Parents like Brendan Mullins say the backup documents about absences, academics, and finances just haven’t been good enough. They want the board to pause any changes until trustees can review all the data in a transparent way, with real input from families across Marin—especially in Mill Valley, Tiburon, and Saulso (which, let’s be honest, is a bit of local humor; the real focus is on San Anselmo and nearby communities).
Parents’ concerns and the push for transparency
With the item on the April 14 agenda but not yet up for a vote, families are watching and hoping trustees will actually engage the public. Julie Sullivan, a longtime TEAM advocate, points out that the program has always worked as a district-level initiative, and trustees have typically been involved in any big changes.
This tension between site-level autonomy and district oversight keeps coming up in Marin’s education debates, whether you’re in Fairfax, Corte Madera, Larkspur, or Sausalito.
Gran says the plan fits district expectations. But critics insist the community deserves a full paper trail—documents showing student absences, academic outcomes, and the program’s finances.
Without that documentation, they argue, any cuts risk eroding a core part of public education in Marin’s towns, including San Rafael and Marin City. For many families, TEAM has been a long-standing gateway to outdoor learning, leadership, and real-world problem-solving.
- Publish all backup data used to justify the reduction, including absence tallies, academic performance indicators, and financial projections.
- Provide a clear timetable for trustee review with public forums or town-hall-style meetings across Marin communities, from Mill Valley to Sausalito.

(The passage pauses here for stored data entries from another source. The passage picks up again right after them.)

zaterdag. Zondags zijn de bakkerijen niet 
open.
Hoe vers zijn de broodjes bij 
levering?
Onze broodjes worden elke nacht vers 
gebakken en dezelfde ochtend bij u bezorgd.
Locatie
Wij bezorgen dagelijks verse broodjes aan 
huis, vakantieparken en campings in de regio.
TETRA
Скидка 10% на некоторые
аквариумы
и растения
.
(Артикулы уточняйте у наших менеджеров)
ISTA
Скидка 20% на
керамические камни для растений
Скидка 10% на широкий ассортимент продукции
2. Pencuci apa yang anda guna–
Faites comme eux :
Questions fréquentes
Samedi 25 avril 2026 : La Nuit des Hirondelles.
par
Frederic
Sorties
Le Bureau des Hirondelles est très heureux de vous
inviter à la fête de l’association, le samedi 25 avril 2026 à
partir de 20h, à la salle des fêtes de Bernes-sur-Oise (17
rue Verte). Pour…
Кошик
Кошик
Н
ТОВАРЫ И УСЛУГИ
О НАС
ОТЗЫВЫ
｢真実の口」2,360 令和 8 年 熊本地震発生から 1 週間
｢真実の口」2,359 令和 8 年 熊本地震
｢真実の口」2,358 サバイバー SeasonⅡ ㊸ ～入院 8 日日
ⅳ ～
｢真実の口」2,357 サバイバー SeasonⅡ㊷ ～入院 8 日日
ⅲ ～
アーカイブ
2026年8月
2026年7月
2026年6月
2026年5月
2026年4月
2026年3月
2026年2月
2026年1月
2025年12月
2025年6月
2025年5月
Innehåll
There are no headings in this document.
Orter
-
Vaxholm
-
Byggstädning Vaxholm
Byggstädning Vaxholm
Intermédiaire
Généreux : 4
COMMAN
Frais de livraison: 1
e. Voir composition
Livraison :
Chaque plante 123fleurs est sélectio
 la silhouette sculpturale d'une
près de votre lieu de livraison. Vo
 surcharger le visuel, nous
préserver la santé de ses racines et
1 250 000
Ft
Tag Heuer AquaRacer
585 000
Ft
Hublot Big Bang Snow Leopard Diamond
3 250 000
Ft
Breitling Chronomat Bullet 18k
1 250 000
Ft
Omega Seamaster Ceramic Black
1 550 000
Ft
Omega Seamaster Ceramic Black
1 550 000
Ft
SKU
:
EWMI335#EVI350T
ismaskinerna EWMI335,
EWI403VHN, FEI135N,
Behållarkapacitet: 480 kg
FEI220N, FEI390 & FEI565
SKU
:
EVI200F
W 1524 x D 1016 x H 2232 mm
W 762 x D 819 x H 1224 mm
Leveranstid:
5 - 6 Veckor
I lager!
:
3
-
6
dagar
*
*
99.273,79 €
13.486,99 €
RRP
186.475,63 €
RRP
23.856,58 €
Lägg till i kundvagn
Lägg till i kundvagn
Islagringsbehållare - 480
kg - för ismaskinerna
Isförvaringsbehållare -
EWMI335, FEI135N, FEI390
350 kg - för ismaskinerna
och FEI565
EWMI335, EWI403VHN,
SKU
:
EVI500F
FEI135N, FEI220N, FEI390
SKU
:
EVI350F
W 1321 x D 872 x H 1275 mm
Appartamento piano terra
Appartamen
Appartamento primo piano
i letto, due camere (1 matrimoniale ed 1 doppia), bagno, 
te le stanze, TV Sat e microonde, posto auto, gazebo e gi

- Maintain a path to a robust two-year TEAM option, or transparently outline acceptable alternatives that preserve outdoor-education opportunities in communities like Ross and Corte Madera.
- Clarify the scope of the site administrator’s authority and, if needed, elevate the discussion to a district-wide level before any staffing or curricular changes are implemented.
What’s next for Marin County communities
Trustees will discuss the proposal on April 14. Marin families from San Anselmo, San Rafael, and the North Bay corridor are paying close attention.
The outcome could affect Archie Williams and other outdoor-education programs across the Tamalpais Union High School District. It might even ripple out to towns like Novato and Fairfax.
For Marin County, the TEAM debate feels bigger than one program. It’s really a test of how transparent budgeting and community engagement can actually mesh with what students experience in Marin’s cities.
Local parents keep pushing for more accountability. Trustees are sifting through the evidence, and honestly, the next steps could reshape how Marin schools juggle tight resources with the real value of outdoor education—an idea that still means a lot from San Anselmo to Mill Valley.